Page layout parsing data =
──────

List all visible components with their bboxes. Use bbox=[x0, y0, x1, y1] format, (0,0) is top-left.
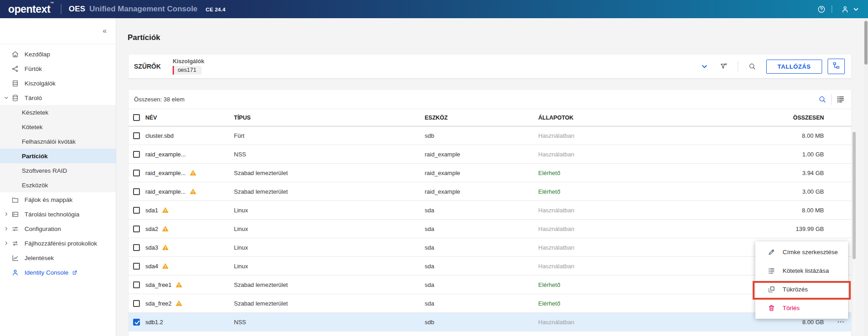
warning-icon bbox=[162, 262, 169, 270]
warning-icon bbox=[162, 225, 169, 232]
context-menu-item-label: Törlés bbox=[783, 305, 800, 311]
cell-name: sda_free1 bbox=[145, 281, 172, 288]
table-row-sdb1-2[interactable]: sdb1.2NSSsdbHasználatban8.00 GB bbox=[129, 313, 851, 331]
chevron-down-icon[interactable] bbox=[700, 62, 709, 70]
row-checkbox[interactable] bbox=[133, 244, 140, 251]
sidebar-item-f-rt-k[interactable]: Fürtök bbox=[0, 61, 116, 76]
table-row-raid-example[interactable]: raid_example...NSSraid_exampleHasználatb… bbox=[129, 145, 851, 164]
page-scrollbar[interactable] bbox=[864, 18, 868, 336]
context-menu-item-k-tetek-list-z-sa[interactable]: Kötetek listázása bbox=[755, 261, 848, 280]
cell-type: NSS bbox=[234, 319, 425, 326]
trademark: ™ bbox=[50, 1, 54, 5]
row-checkbox[interactable] bbox=[133, 188, 140, 195]
sidebar-item-jelent-sek[interactable]: Jelentések bbox=[0, 251, 116, 265]
cell-device: sda bbox=[425, 226, 538, 232]
select-all-checkbox[interactable] bbox=[133, 114, 140, 121]
sidebar-item-label: Tárolási technológia bbox=[25, 211, 79, 218]
cell-device: sda bbox=[425, 263, 538, 270]
sidebar-item-kezd-lap[interactable]: Kezdőlap bbox=[0, 47, 116, 61]
context-menu-item-t-kr-z-s[interactable]: Tükrözés bbox=[755, 280, 848, 299]
table-row-sda1[interactable]: sda1LinuxsdaHasználatban8.00 MB bbox=[129, 201, 851, 220]
row-checkbox[interactable] bbox=[133, 263, 140, 270]
sidebar-item-part-ci-k[interactable]: Partíciók bbox=[0, 149, 116, 163]
cell-device: sdb bbox=[425, 319, 538, 326]
sidebar-item-eszk-z-k[interactable]: Eszközök bbox=[0, 178, 116, 192]
sidebar-collapse-button[interactable]: « bbox=[103, 27, 107, 35]
table-row-sda-free1[interactable]: sda_free1Szabad lemezterületsdaElérhető bbox=[129, 276, 851, 294]
cell-name: sda4 bbox=[145, 263, 158, 270]
cell-device: sdb bbox=[425, 132, 538, 139]
sidebar-item-label: Felhasználói kvóták bbox=[22, 138, 76, 145]
sidebar: « KezdőlapFürtökKiszolgálókTárolóKészlet… bbox=[0, 18, 116, 336]
chevron-down-icon[interactable] bbox=[4, 95, 11, 100]
chevron-right-icon[interactable] bbox=[4, 211, 11, 217]
column-header-eszk-z[interactable]: ESZKÖZ bbox=[425, 115, 538, 121]
table-header-row: NÉVTÍPUSESZKÖZÁLLAPOTOKÖSSZESEN bbox=[129, 109, 851, 126]
cell-type: Szabad lemezterület bbox=[234, 170, 425, 176]
column-header-llapotok[interactable]: ÁLLAPOTOK bbox=[538, 115, 665, 121]
user-icon[interactable] bbox=[841, 5, 849, 14]
filter-bar: SZŰRŐK Kiszolgálók oes171 TALLÓZÁS bbox=[129, 55, 851, 78]
sidebar-item-identity-console[interactable]: Identity Console bbox=[0, 265, 116, 280]
cell-name: sda_free2 bbox=[145, 300, 172, 307]
table-row-raid-example[interactable]: raid_example...Szabad lemezterületraid_e… bbox=[129, 164, 851, 182]
scrollbar-thumb[interactable] bbox=[853, 132, 856, 259]
table-row-sda2[interactable]: sda2LinuxsdaHasználatban139.99 GB bbox=[129, 220, 851, 238]
row-checkbox[interactable] bbox=[133, 151, 140, 158]
column-header-n-v[interactable]: NÉV bbox=[145, 115, 234, 121]
sidebar-item-t-rol[interactable]: Tároló bbox=[0, 90, 116, 105]
warning-icon bbox=[189, 169, 197, 176]
search-icon[interactable] bbox=[818, 95, 827, 104]
cell-total: 139.99 GB bbox=[665, 226, 824, 232]
sidebar-item-szoftveres-raid[interactable]: Szoftveres RAID bbox=[0, 163, 116, 178]
sidebar-item-felhaszn-l-i-kv-t-k[interactable]: Felhasználói kvóták bbox=[0, 134, 116, 149]
row-checkbox[interactable] bbox=[133, 226, 140, 232]
divider bbox=[738, 61, 738, 72]
table-row-raid-example[interactable]: raid_example...Szabad lemezterületraid_e… bbox=[129, 182, 851, 201]
cell-device: sda bbox=[425, 281, 538, 288]
row-checkbox[interactable] bbox=[133, 207, 140, 214]
chevron-right-icon[interactable] bbox=[4, 241, 11, 246]
cell-name: raid_example... bbox=[145, 151, 186, 158]
scrollbar-thumb[interactable] bbox=[864, 21, 868, 65]
context-menu-item-c-mke-szerkeszt-se[interactable]: Címke szerkesztése bbox=[755, 243, 848, 261]
row-actions-menu-icon[interactable] bbox=[837, 318, 845, 326]
table-scrollbar[interactable] bbox=[853, 129, 856, 332]
sidebar-item-t-rol-si-technol-gia[interactable]: Tárolási technológia bbox=[0, 207, 116, 221]
chevron-right-icon[interactable] bbox=[4, 226, 11, 231]
sidebar-item-f-jlok-s-mapp-k[interactable]: Fájlok és mappák bbox=[0, 192, 116, 207]
sidebar-item-k-tetek[interactable]: Kötetek bbox=[0, 120, 116, 134]
chevron-down-icon[interactable] bbox=[852, 5, 860, 13]
cell-status: Használatban bbox=[538, 151, 665, 158]
tree-view-button[interactable] bbox=[828, 59, 845, 74]
sidebar-item-k-szletek[interactable]: Készletek bbox=[0, 105, 116, 120]
help-circle-icon[interactable] bbox=[817, 5, 826, 14]
row-checkbox[interactable] bbox=[133, 319, 140, 326]
filter-chip[interactable]: oes171 bbox=[173, 66, 202, 75]
browse-button[interactable]: TALLÓZÁS bbox=[766, 60, 822, 74]
pencil-icon bbox=[768, 248, 775, 256]
row-checkbox[interactable] bbox=[133, 281, 140, 288]
sidebar-item-f-jlhozz-f-r-si-protokollok[interactable]: Fájlhozzáférési protokollok bbox=[0, 236, 116, 251]
person-icon bbox=[11, 269, 20, 276]
items-count: Összesen: 38 elem bbox=[134, 96, 184, 103]
row-checkbox[interactable] bbox=[133, 300, 140, 307]
sidebar-item-configuration[interactable]: Configuration bbox=[0, 221, 116, 236]
filter-clear-icon[interactable] bbox=[719, 62, 728, 70]
sidebar-item-label: Jelentések bbox=[25, 255, 54, 261]
row-checkbox[interactable] bbox=[133, 170, 140, 176]
table-row-sda-free2[interactable]: sda_free2Szabad lemezterületsdaElérhető bbox=[129, 294, 851, 313]
column-header-t-pus[interactable]: TÍPUS bbox=[234, 115, 425, 121]
table-row-sda3[interactable]: sda3LinuxsdaHasználatban bbox=[129, 238, 851, 257]
list-view-icon[interactable] bbox=[836, 95, 845, 104]
warning-icon bbox=[162, 244, 169, 251]
table-row-sda4[interactable]: sda4LinuxsdaHasználatban bbox=[129, 257, 851, 276]
search-icon[interactable] bbox=[748, 62, 756, 70]
column-header-sszesen[interactable]: ÖSSZESEN bbox=[665, 115, 824, 121]
row-checkbox[interactable] bbox=[133, 132, 140, 139]
context-menu-item-t-rl-s[interactable]: Törlés bbox=[755, 299, 848, 317]
cell-status: Használatban bbox=[538, 132, 665, 139]
sidebar-item-kiszolg-l-k[interactable]: Kiszolgálók bbox=[0, 76, 116, 90]
cell-status: Használatban bbox=[538, 263, 665, 270]
table-row-cluster-sbd[interactable]: cluster.sbdFürtsdbHasználatban8.00 MB bbox=[129, 126, 851, 145]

──────

Wherever the word "status" appears in the data, return the whole line.

WRITTEN RESPONSE =
cell-status: Használatban bbox=[538, 151, 665, 158]
cell-status: Használatban bbox=[538, 132, 665, 139]
cell-status: Használatban bbox=[538, 263, 665, 270]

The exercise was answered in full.